I started this project by reviewing warm and cool colors and lines (straight, zig zag, dotted, etc). Then I had the students choose whether they wanted to use warm or cool colors to draw the lines on their watercolor paper.

Each table had a basket of oil pastels on it (I purposely took out the the black, brown, pink, etc). They had to use their color scheme to fill their paper with lines.

Then I showed the students how we were going to make our lilies. I used watercolor markers on coffee filters and again, drew lines on them. Each student had 3 coffee filters that they drew lines on. When they were finished, they brought their filters to me and I dipped them into a bucket of water and they got to squeeze the water out of them and put them onto paper towels to dry.

For the 2nd class, we did a wet-on-wet watercolor wash on their background. I showed them how to use a spray bottle to spray their paper from side to side, top to bottom (I counted 6 sprays and put the bottle down). Then we dipped our brushes into water and got our cool color watercolors wet. We washed the paper with cool colors, making to sure to give our brush a bath when we wanted to change colors.

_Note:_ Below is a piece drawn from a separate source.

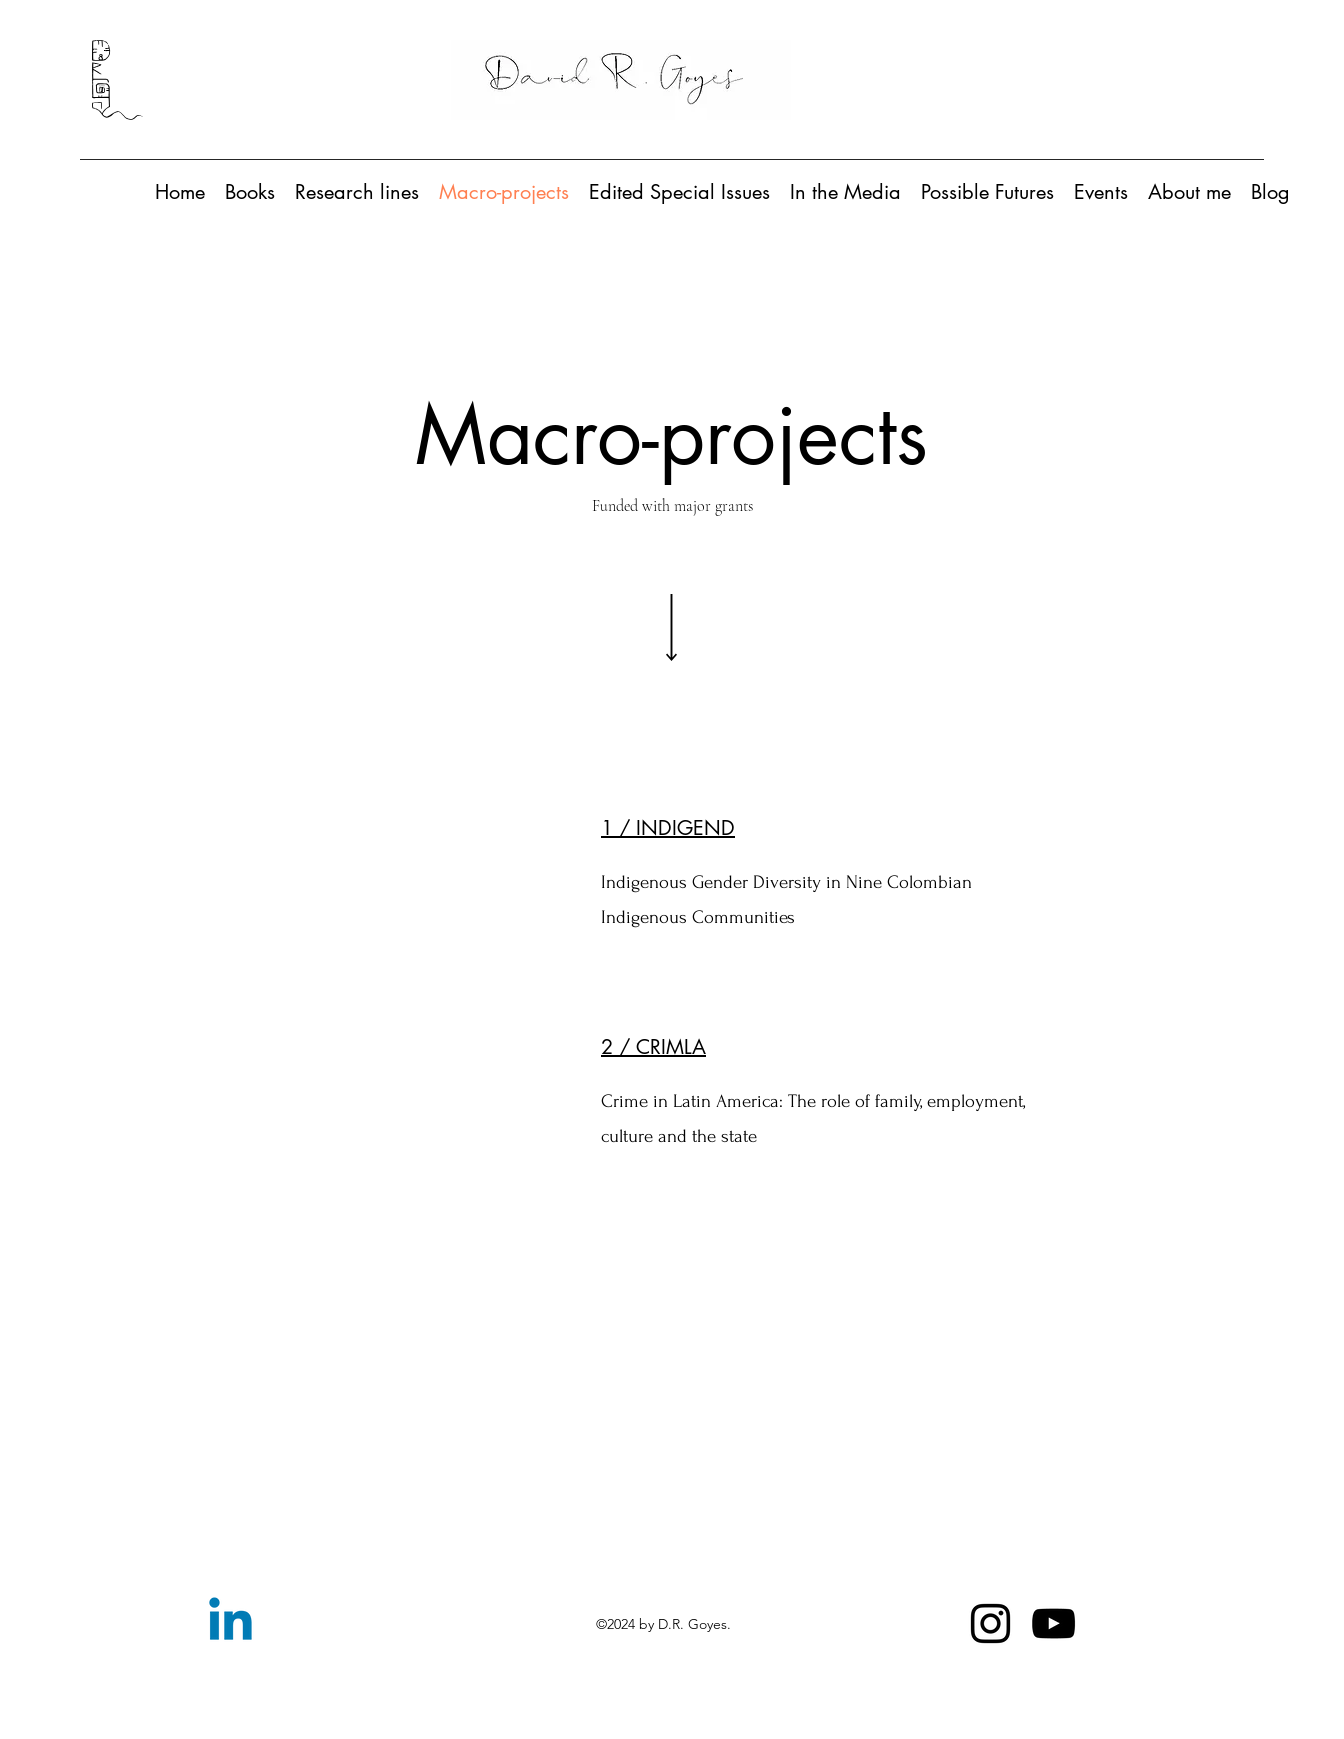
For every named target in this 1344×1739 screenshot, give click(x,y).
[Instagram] (990, 1623)
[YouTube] (1053, 1623)
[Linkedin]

For the last class, I gave each student 1 piece of green construction paper and showed them how to cut 3 big ovals out of it. I passed out their coffee filters, which they opened up. There were lots of ooh and aahs when they saw how the colors had bled. They used glue dots to trace around the green ovals and placed these onto their background papers. Then they placed 3 glue dots in the middle of the lily pad and placed their flower on it. I had them hold it down and count to 20 to make sure it stuck to the paper.

When they were finished, we compared our art to the art of Monet. They were very excited that they looked so similar! Pin It

1 comment:

  1. I like the way you describe the process. This is always a project I like seeing in the halls, but it's cool to see how you're teaching and integrating with other TEKS. Way to go!